BEGIN

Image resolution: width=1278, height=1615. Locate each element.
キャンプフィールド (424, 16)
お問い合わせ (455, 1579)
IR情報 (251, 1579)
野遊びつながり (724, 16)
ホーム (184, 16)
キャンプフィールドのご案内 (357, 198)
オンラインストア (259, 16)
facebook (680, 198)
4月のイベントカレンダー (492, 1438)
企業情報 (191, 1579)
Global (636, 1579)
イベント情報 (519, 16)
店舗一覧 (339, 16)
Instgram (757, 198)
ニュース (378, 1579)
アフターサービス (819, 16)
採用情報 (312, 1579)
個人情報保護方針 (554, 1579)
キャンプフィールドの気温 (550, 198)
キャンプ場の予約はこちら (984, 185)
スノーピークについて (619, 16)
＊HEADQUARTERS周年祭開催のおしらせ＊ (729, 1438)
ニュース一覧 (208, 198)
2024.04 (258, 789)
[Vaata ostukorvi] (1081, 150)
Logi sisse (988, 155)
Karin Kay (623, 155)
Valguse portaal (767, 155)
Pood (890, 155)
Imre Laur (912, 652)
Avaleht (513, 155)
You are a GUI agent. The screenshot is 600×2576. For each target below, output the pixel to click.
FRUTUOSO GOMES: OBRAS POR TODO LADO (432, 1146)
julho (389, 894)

END

● What is required: Repeat the listing. Keep every character the same.

● Exercise answer:
Image resolution: width=1278, height=1615. Locate each element.
キャンプフィールド (424, 16)
お問い合わせ (455, 1579)
IR情報 (251, 1579)
野遊びつながり (724, 16)
ホーム (184, 16)
キャンプフィールドのご案内 (357, 198)
オンラインストア (259, 16)
facebook (680, 198)
4月のイベントカレンダー (492, 1438)
企業情報 (191, 1579)
Global (636, 1579)
イベント情報 (519, 16)
店舗一覧 (339, 16)
Instgram (757, 198)
ニュース (378, 1579)
アフターサービス (819, 16)
採用情報 (312, 1579)
個人情報保護方針 (554, 1579)
キャンプフィールドの気温 (550, 198)
キャンプ場の予約はこちら (984, 185)
スノーピークについて (619, 16)
＊HEADQUARTERS周年祭開催のおしらせ＊ (729, 1438)
ニュース一覧 (208, 198)
2024.04 (258, 789)
[Vaata ostukorvi] (1081, 150)
Logi sisse (988, 155)
Karin Kay (623, 155)
Valguse portaal (767, 155)
Pood (890, 155)
Imre Laur (912, 652)
Avaleht (513, 155)
You are a GUI agent. The screenshot is 600×2576. For each target below, output the pixel to click.
FRUTUOSO GOMES: OBRAS POR TODO LADO (432, 1146)
julho (389, 894)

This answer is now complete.